MANFRED ERJAUTZ
AUSSTELLUNGSPROGRAMM 2002
Hauptraum
14. 2. – 14. 4. 2002


Manfred Erjautz: Raumansicht, Foto Matthias Herrmann
Manfred Erjautz: Raumansicht, Foto Matthias Herrmann


Die Arbeiten von Manfred Erjautz verhandeln die Erfahrungen des Individuums innerhalb sich ständig verflechtender und gegenseitig irritierender Bereiche wie Innen und Außen, Privat und Öffentlich, und unternehmen kompensatorische Versuche, eine Positionierung der eigenen Person in diesen Feldern zu etablieren und damit einer konstatierten Überforderung entgegen zu stellen.


Me/We, 2002, Neonlogo, Straßenlampe, Foto Matthias Herrmann
Me/We, 2002, Neonlogo, Straßenlampe, Foto Matthias Herrmann


In Weiterführung früherer Arbeiten, die mit akkumulativ verwendeten Logos auf die mögliche Leere ästhetischer Codes hinweisen, hat Manfred Erjautz für die Ausstellung in der Secession sein eigenes Logo entwickelt. Eine aus seinen Initialen ME gebildete Neonlampe hängt am Fuß einer Straßenleuchte, welche die Dachkonstruktion der Secession durchstößt. Durch die paradoxe Beleuchtungssituation erscheint gleichnishaft als schwacher Schatten des ME ein WE auf dem Fußboden. Das Ich projiziert selbst eine Gemeinschaft, die es zugleich überstrahlt. Welche Dimension hat die Persönlichkeit im Verhältnis zur Öffentlichkeit und wie konstruiert sich Öffentlichkeit, wenn jede Diskretion um die Person verschwindet? Wie kann man sich in einer Welt scheinhafter Beziehungen und Verhältnisse positionieren und bewegen?
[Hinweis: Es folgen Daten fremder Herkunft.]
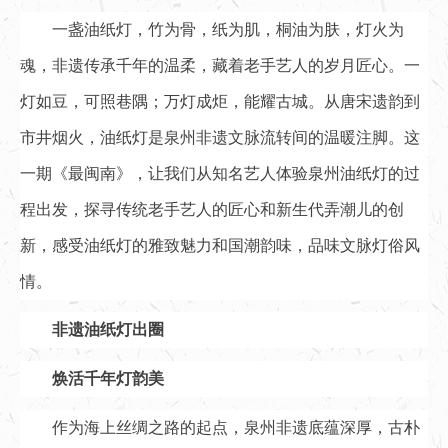
一盏油纸灯，竹为骨，纸为肌，桐油为肤，灯火为
魂，非遗传承千年的温柔，藏着老手艺人的岁月匠心。一
灯如豆，可照巷隅；万灯成炬，能耀古城。从唐宋遗韵到
市井烟火，油纸灯是泉州非遗文脉流转间的温暖注脚。这
一期《最闽南》，让我们从知名艺人体验泉州油纸灯的过
程出发，探寻传统老手艺人的匠心和新生代弄潮儿的创
新，感受油纸灯的雅致魅力和国潮韵味，品味文脉灯俗风
情。
非遗油纸灯出圈
焕活千年灯韵美
作为海上丝绸之路的起点，泉州非遗底蕴深厚，古朴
Converse Exit 01, 2002, C-Print auf Aluminium, Foto Matthias Herrmann   
Converse Exit 01, 2002, C-Print auf Aluminium,
Foto Matthias Herrmann



Im Sinne dieser Fragen ist die Intervention zu sehen, die Erjautz im Ausstellungsraum vornimmt. Indem die Tür in der hinteren Wand des Hauptraumes durch eine Glasscheibe ersetzt wird, erfährt der Raum eine Öffnung und Erweiterung. Der Blick wird so auf einen im Außenbereich platzierten Marmorschneemann freigegeben. Die Suggestion von Nähe, die scheinbare Möglichkeit des Zutritts zum Garten und die gleichzeitige unüberbrückbare Distanz, die durch diesen architektonischen Eingriff geschaffen werden, finden ein Pendant in der Außenskulptur "Gefangen in der Gegenwart".


TK 1, 2002, Lego, Kohlensäure, in Kooperation mit Thomas Köhler
TK 1, 2002, Lego, Kohlensäure, in Kooperation mit
Thomas Köhler, Foto Matthias Herrmann



Der den Hauptraum durchschneidende Ausblick wird kontrapunktisch mit großformatigen Fotografien, die unter anderem Fenster- und Türsituationen zeigen, weiter geführt. In ihrer skulptural-architektonischen Formation konstruieren sie eine komplexe Räumlichkeit, die den fixierten Betrachterstandpunkt der Zentralperspektive auflöst. Die atmosphärisch lichtdurchtränkten Passagen sind das Ergebnis eines langen Bildfindungsprozesses, in dem Manfred Erjautz seine Motive zunächst zeichnend notiert, bevor er in der Realität nach einer Entsprechung sucht und diese dann fotografisch festhält. In ihrer diffusen Modulation und Unschärfe demonstrieren die Bilder, wie sehr die Welt draußen Reflex der eigenen Imagination ist und sie nicht mehr mit dem Blick des Wissenden aus dem Denkraum heraus zu fokussieren ist.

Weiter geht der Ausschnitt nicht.